**Records contained in a dataset:**
# # # # #

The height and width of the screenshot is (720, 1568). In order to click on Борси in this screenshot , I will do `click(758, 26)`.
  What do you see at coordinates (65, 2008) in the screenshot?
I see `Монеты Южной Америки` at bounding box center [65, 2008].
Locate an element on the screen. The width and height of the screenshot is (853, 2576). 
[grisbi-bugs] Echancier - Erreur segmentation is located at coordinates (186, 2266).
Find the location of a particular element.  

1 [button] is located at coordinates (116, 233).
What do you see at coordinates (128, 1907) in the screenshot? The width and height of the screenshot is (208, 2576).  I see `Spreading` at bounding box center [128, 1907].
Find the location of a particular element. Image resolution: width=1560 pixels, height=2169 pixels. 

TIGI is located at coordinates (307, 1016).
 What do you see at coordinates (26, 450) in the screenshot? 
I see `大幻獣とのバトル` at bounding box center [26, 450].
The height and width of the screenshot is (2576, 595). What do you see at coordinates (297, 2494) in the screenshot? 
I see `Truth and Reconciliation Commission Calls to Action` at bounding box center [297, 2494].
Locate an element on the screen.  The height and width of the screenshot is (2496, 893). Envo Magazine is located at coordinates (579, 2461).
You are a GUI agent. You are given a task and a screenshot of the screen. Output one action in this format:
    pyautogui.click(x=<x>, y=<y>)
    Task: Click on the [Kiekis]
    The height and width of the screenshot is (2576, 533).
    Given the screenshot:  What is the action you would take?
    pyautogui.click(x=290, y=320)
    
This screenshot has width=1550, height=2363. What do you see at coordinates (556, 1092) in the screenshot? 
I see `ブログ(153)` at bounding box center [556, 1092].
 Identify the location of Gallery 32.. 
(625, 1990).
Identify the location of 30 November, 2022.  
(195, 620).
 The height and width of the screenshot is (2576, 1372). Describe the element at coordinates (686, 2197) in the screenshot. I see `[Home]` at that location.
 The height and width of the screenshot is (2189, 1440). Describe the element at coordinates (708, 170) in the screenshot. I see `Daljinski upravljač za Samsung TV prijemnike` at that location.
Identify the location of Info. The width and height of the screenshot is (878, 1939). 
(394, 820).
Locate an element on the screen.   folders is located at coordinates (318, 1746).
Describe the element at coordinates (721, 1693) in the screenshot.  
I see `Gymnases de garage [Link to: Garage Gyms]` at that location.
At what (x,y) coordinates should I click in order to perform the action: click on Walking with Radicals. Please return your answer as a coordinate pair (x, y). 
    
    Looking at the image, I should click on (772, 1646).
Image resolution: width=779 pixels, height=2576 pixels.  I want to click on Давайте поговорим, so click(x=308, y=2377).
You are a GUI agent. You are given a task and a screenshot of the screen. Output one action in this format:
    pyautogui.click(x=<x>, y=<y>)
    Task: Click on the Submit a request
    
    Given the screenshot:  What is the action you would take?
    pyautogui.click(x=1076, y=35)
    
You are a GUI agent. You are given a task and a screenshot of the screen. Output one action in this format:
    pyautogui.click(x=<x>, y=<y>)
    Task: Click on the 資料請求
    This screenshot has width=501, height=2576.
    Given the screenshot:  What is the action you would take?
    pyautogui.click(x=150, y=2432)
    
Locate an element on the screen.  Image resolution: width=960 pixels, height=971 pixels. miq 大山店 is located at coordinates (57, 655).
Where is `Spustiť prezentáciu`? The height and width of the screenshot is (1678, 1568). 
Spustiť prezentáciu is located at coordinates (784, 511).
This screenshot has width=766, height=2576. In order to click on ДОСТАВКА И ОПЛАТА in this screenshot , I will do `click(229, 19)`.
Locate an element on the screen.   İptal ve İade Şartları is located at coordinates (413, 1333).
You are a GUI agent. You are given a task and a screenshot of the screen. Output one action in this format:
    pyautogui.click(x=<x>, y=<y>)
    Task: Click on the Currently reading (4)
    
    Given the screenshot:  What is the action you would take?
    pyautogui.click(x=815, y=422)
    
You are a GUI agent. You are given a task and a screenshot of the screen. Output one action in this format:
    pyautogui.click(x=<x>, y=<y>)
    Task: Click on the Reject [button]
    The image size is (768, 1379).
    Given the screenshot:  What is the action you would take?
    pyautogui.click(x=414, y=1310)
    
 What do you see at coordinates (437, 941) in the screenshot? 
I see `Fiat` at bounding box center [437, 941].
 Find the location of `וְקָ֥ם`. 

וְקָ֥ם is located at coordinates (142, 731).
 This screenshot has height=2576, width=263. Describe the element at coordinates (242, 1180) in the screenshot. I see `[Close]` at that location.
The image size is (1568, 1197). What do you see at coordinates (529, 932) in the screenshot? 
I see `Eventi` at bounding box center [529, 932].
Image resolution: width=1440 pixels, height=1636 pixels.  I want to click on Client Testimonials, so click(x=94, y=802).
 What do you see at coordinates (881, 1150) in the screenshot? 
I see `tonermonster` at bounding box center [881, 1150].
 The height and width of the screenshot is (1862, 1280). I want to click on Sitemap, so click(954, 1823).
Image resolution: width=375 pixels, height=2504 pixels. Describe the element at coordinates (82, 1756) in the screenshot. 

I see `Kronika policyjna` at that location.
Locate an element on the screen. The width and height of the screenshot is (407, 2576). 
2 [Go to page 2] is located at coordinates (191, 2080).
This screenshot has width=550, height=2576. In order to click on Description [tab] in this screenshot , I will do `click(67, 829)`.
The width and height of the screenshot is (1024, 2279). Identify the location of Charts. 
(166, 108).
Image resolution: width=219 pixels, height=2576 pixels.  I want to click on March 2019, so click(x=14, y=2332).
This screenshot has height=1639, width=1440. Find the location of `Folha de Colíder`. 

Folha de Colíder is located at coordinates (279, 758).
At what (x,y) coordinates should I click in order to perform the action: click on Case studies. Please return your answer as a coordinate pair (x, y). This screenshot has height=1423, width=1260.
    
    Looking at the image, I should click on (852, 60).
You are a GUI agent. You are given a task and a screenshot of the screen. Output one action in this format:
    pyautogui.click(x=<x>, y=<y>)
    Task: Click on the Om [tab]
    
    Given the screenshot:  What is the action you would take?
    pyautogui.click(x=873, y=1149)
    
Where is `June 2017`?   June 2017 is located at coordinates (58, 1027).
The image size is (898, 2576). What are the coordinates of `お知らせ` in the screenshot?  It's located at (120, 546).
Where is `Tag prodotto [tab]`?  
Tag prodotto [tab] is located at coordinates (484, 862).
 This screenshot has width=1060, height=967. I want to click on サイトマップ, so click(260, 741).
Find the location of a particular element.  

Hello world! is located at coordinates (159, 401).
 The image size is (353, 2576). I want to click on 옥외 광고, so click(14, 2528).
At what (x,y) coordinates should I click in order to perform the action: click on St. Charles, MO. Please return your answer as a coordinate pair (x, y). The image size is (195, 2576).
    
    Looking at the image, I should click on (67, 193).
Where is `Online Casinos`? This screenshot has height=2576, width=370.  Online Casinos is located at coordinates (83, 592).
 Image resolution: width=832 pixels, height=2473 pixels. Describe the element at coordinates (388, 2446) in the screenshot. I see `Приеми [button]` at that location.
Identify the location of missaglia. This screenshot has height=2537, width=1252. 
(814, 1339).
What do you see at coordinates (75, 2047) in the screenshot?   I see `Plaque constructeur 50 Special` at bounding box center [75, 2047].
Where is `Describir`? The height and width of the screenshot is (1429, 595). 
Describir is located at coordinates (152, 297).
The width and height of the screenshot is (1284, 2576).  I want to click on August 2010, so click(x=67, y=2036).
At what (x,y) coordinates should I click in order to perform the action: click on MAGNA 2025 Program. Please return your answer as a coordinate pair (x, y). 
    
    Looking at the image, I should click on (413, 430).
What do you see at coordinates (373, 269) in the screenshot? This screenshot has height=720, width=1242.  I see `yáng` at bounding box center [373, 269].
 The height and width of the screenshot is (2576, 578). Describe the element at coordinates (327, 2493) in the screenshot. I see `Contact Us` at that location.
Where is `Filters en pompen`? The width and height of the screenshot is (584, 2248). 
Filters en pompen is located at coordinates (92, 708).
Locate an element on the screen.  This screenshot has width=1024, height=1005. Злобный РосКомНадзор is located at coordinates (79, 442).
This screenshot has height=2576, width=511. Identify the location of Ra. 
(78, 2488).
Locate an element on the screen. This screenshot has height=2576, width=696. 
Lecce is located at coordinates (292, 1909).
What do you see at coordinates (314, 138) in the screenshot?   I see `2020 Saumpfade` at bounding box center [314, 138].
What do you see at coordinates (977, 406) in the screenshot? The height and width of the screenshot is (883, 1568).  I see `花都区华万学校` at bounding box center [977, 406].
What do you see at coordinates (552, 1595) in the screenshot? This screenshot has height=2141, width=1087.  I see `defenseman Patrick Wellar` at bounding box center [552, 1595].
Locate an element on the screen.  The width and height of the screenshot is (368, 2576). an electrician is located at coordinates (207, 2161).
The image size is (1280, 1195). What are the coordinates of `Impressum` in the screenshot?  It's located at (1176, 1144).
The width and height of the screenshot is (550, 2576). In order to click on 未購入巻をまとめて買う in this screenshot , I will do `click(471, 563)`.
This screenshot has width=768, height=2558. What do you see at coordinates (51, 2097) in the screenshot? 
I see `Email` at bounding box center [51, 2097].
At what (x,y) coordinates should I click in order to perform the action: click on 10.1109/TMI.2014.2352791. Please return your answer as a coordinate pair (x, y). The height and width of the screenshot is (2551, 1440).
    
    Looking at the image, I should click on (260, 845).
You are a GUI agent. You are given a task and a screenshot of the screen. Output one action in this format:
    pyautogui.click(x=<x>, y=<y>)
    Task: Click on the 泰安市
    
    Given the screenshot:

# # # # #

**ACTION ITEM:** Given the records above, reproduce precisely and only the lines between the line holding "is (195, 2576)." and the line holding "The width and height of the screenshot is (1284, 2576).", inclusive.

**RESPONSE TO THIS TASK:**
At what (x,y) coordinates should I click in order to perform the action: click on St. Charles, MO. Please return your answer as a coordinate pair (x, y). The image size is (195, 2576).
    
    Looking at the image, I should click on (67, 193).
Where is `Online Casinos`? This screenshot has height=2576, width=370.  Online Casinos is located at coordinates (83, 592).
 Image resolution: width=832 pixels, height=2473 pixels. Describe the element at coordinates (388, 2446) in the screenshot. I see `Приеми [button]` at that location.
Identify the location of missaglia. This screenshot has height=2537, width=1252. 
(814, 1339).
What do you see at coordinates (75, 2047) in the screenshot?   I see `Plaque constructeur 50 Special` at bounding box center [75, 2047].
Where is `Describir`? The height and width of the screenshot is (1429, 595). 
Describir is located at coordinates (152, 297).
The width and height of the screenshot is (1284, 2576).  I want to click on August 2010, so click(x=67, y=2036).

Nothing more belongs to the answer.